- What you have to do -
Copy the entries exactly. Leave out any pictures.

- Extracted records -
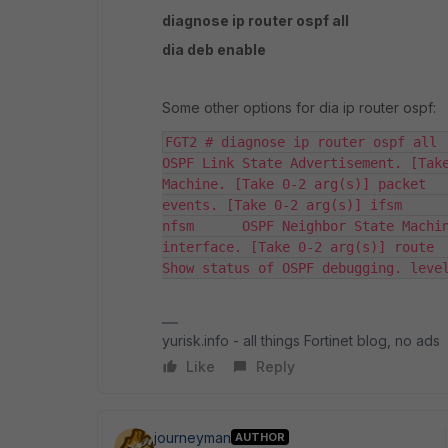
diagnose ip router ospf all
dia deb enable
Some other options for dia ip router ospf:
FGT2 # diagnose ip router ospf all    
OSPF Link State Advertisement. [Take
Machine. [Take 0-2 arg(s)] packet   
events. [Take 0-2 arg(s)] ifsm      
nfsm      OSPF Neighbor State Machin
interface. [Take 0-2 arg(s)] route    
Show status of OSPF debugging. leve
yurisk.info - all things Fortinet blog, no ads
Like
Reply
journeyman
AUTHOR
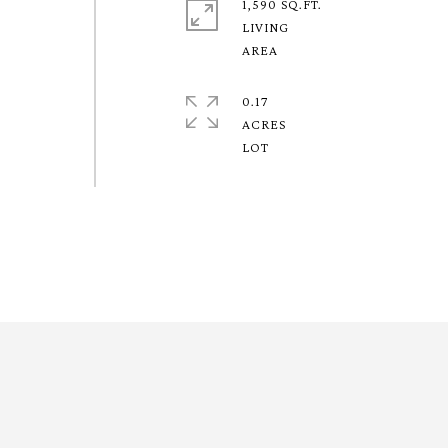
1,590 SQ.FT.
LIVING
0.17
ACRES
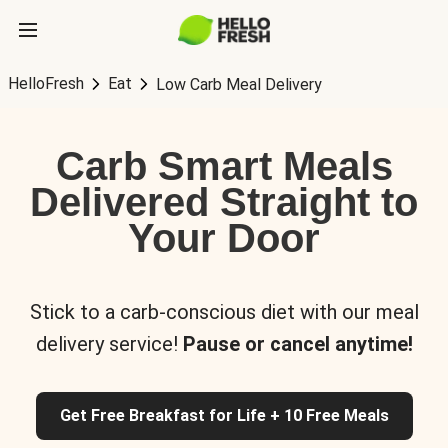
HelloFresh
Eat
Low Carb Meal Delivery
Carb Smart Meals
Delivered Straight to
Your Door
Stick to a carb-conscious diet with our meal
delivery service!
Pause or cancel anytime!
Get Free Breakfast for Life + 10 Free Meals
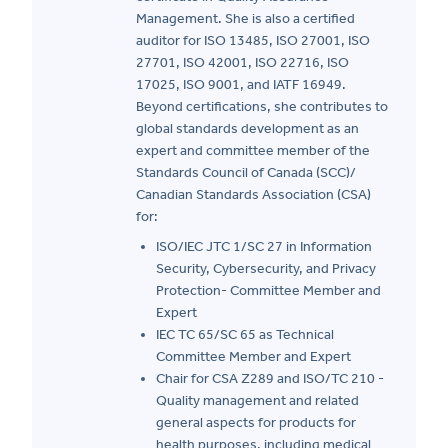
Management. She is also a certified
auditor for ISO 13485, ISO 27001, ISO
27701, ISO 42001, ISO 22716, ISO
17025, ISO 9001, and IATF 16949.
Beyond certifications, she contributes to
global standards development as an
expert and committee member of the
Standards Council of Canada (SCC)/
Canadian Standards Association (CSA)
for:
ISO/IEC JTC 1/SC 27 in Information
Security, Cybersecurity, and Privacy
Protection- Committee Member and
Expert
IEC TC 65/SC 65 as Technical
Committee Member and Expert
Chair for CSA Z289 and ISO/TC 210 -
Quality management and related
general aspects for products for
health purposes, including medical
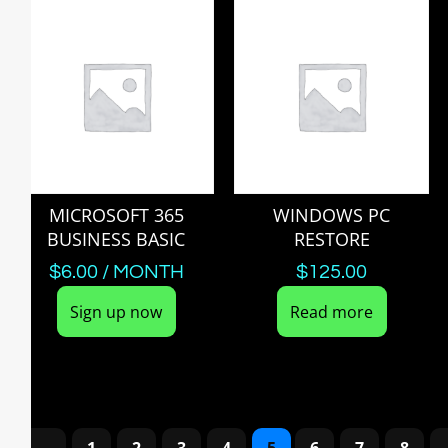
MICROSOFT 365
WINDOWS PC
BUSINESS BASIC
RESTORE
$
6.00
/ MONTH
$
125.00
Sign up now
Read more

- Exercise answer -
diagnose ip router ospf all
dia deb enable
Some other options for dia ip router ospf:
FGT2 # diagnose ip router ospf all    
OSPF Link State Advertisement. [Take
Machine. [Take 0-2 arg(s)] packet   
events. [Take 0-2 arg(s)] ifsm      
nfsm      OSPF Neighbor State Machin
interface. [Take 0-2 arg(s)] route    
Show status of OSPF debugging. leve
yurisk.info - all things Fortinet blog, no ads
Like
Reply
journeyman
AUTHOR
1,590 SQ.FT.
LIVING
0.17
ACRES
HelloFresh
Eat
Low Carb Meal Delivery
Carb Smart Meals
Delivered Straight to
Your Door
Stick to a carb-conscious diet with our meal
delivery service!
Pause or cancel anytime!
Get Free Breakfast for Life + 10 Free Meals
Management. She is also a certified
auditor for ISO 13485, ISO 27001, ISO
27701, ISO 42001, ISO 22716, ISO
17025, ISO 9001, and IATF 16949.
Beyond certifications, she contributes to
global standards development as an
expert and committee member of the
Standards Council of Canada (SCC)/
Canadian Standards Association (CSA)
for:
ISO/IEC JTC 1/SC 27 in Information
Security, Cybersecurity, and Privacy
Protection- Committee Member and
Expert
IEC TC 65/SC 65 as Technical
Committee Member and Expert
Chair for CSA Z289 and ISO/TC 210 -
Quality management and related
general aspects for products for
health purposes, including medical
MICROSOFT 365
WINDOWS PC
BUSINESS BASIC
RESTORE
$
6.00
/ MONTH
$
125.00
Sign up now
Read more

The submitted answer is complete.